**Data records:**
====
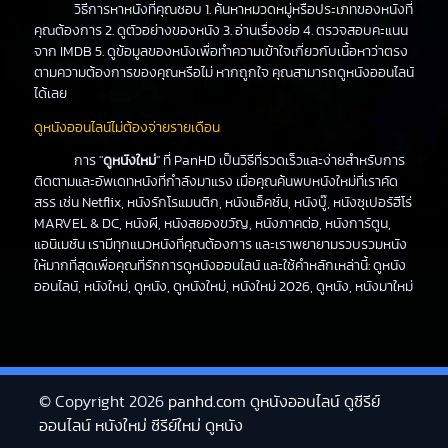
วิธีการหาหนังที่คุณชอบ 1. ค้นหาหมวดหมู่หรือประเภทของหนังที่
คุณต้องการ 2. ดูตัวอย่างของหนัง 3. อ่านเรื่องย่อ 4. ตรวจสอบคะแนน
จาก IMDB 5. ดูข้อมูลของหนังเพื่อทำความเข้าใจเกี่ยวกับเนื้อหาว่าตรง
ตามความต้องการของคุณหรือไม่ หากถูกใจ คุณสามารถดูหนังออนไลน์
ได้เลย
ดูหนังออนไลน์ไม่ต้องจ่ายรายเดือน
การ "
ดูหนังใหม่
" ที่ PanHD เป็นวิธีที่รวดเร็วและง่ายสำหรับการ
ติดตามและอัพเดทหนังที่กำลังมาแรง เมื่อคุณค้นพบหนังใหม่ที่เราคัด
สรร เช่น Netflix, หนังรักโรแมนติก, หนังแอ็คชั่น, หนังบู๊, หนังซุเปอร์ฮีโร่
MARVEL & DC, หนังผี, หนังสยองขวัญ, หนังภาคต่อ, หนังการ์ตูน,
แอนิเมชัน เรามีทุกแนวหนังที่คุณต้องการ และเราพยายามรวบรวมหนัง
ให้มากที่สุดเพื่อคุณที่รักการดูหนังออนไลน์ และใช้คำหลักเหล่านี้: ดูหนัง
ออนไลน์, หนังใหม่, ดูหนัง, ดูหนังใหม่, หนังใหม่ 2026, ดูหนัง, หนังมาใหม่
© Copyright 2026
panhd.com ดูหนังออนไลน์ ดูซีรีย์
ออนไลน์ หนังใหม่ ซีรีย์ใหม่ ดูหนัง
====
**TASK TO COMPLETE:**
Filter the records down to the lines that contain the string "งออนไลน", and copy those lines.

**TASK SOLUTION:**
ตามความต้องการของคุณหรือไม่ หากถูกใจ คุณสามารถดูหนังออนไลน์
ดูหนังออนไลน์ไม่ต้องจ่ายรายเดือน
ให้มากที่สุดเพื่อคุณที่รักการดูหนังออนไลน์ และใช้คำหลักเหล่านี้: ดูหนัง
panhd.com ดูหนังออนไลน์ ดูซีรีย์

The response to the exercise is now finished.